Unlike BTS, its main client, the agency may have been a one-hit wonder.
The company started trading on Oct. 15. It closed at 182,500 won ($160) on Tuesday, dipping below 180,000.
That is down 48 percent from the 351,000-won peak on the first day of trade, though it is still above the IPO price of 135,000 won.
Big Hit has lost 2 trillion won of market value since the first day of trade and about 5 trillion from the peak. It had been the 27th-largest Kospi stock. Now it is No. 42.
Retail investors may have been hit hard, losing almost 30 percent of their investments.
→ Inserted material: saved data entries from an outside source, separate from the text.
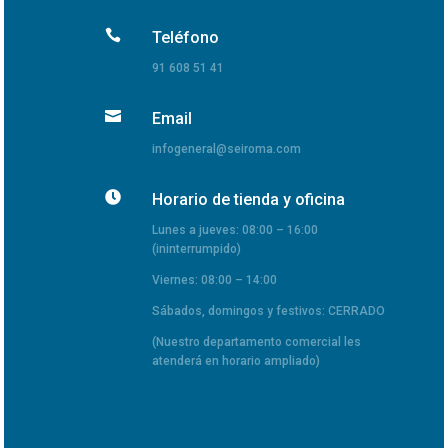

Teléfono
91 608 51 41

Email
infogeneral@seiroma.com

Horario de tienda y oficina
Lunes a jueves: 08:00 – 16:00
(ininterrumpido)
Viernes: 08:00 – 14:00
Sábados, domingos y festivos: CERRADO
(Nuestro departamento comercial les
atenderá en horario ampliado)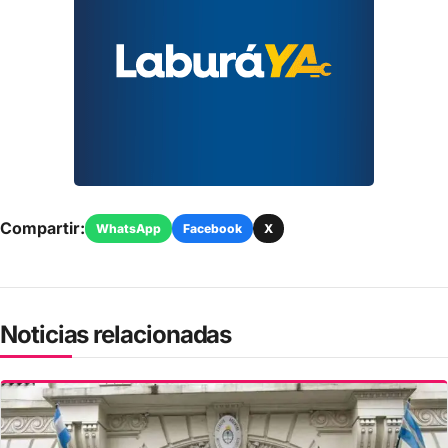
Compartir:
WhatsApp
Facebook
X
Noticias relacionadas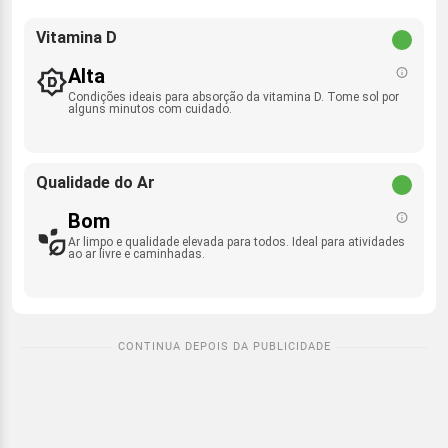
Vitamina D
Alta
Condições ideais para absorção da vitamina D. Tome sol por
alguns minutos com cuidado.
Qualidade do Ar
Bom
Ar limpo e qualidade elevada para todos. Ideal para atividades
ao ar livre e caminhadas.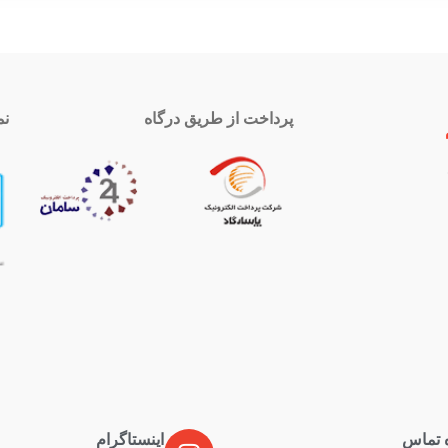
پرداخت از طریق درگاه
نم
 تماس
اینستاگرام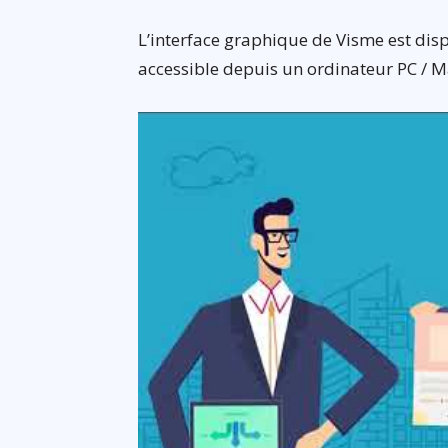
L’interface graphique de Visme est dispo
accessible depuis un ordinateur PC / M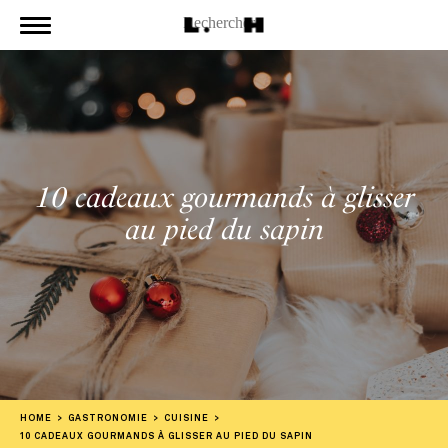
10 cadeaux gourmands à glisser
au pied du sapin
HOME
GASTRONOMIE
CUISINE
10 CADEAUX GOURMANDS À GLISSER AU PIED DU SAPIN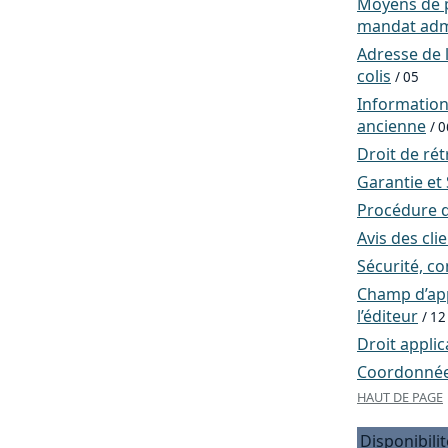
Moyens de p
mandat admi
Adresse de l
colis
/ 05
Informatio
ancienne
/ 0
Droit de rét
Garantie et
Procédure d
Avis des cli
Sécurité, co
Champ d’app
l’éditeur
/ 12
Droit applic
Coordonnées
HAUT DE PAGE
Disponibilit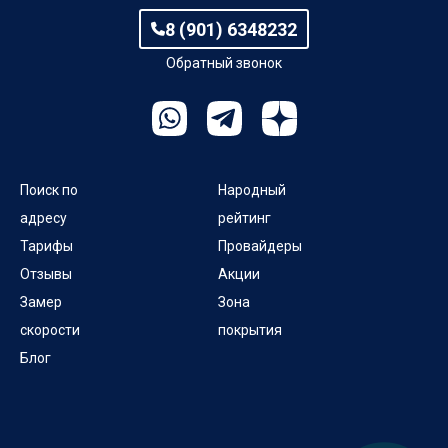
8 (901) 6348232
Обратный звонок
Поиск по
Народный
адресу
рейтинг
Тарифы
Провайдеры
Отзывы
Акции
Замер
Зона
скорости
покрытия
Блог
As of Tuesday, they net purchased 1.61 million shares at an average price of 252,421 won.
Big Hit Entertainment Chairman Bang Si-hyuk is far less wealthy than he was just a few days ago.
Bang owns 34.74 percent of the company, which was worth more than 3 trillion won at one point. Now it’s worth 2 trillion won.
Each BTS member received 68,385 shares. In less than a week, their holdings in Big Hit have lost more than 5 billion won, from 17.6 billion won on the first day to 12.5 billion won.
Despite Big Hit’s struggle and some investors raising concerns over a company that heavily relies on the success of a single boy band with no other significant properties, brokerages are still pushing the shares.
They note the potential of Big Hit. While the company has proven its capability with its K-pop management, its vision of integrating technology and entertainment has not yet been fully realized.
When technology integration is achieved, Big Hit's stock price is seen rising. The music label has been fostering communication between artists and fans through its platform Weverse.
While Big Hit has been struggling, the Kospi has been rising for the past two days.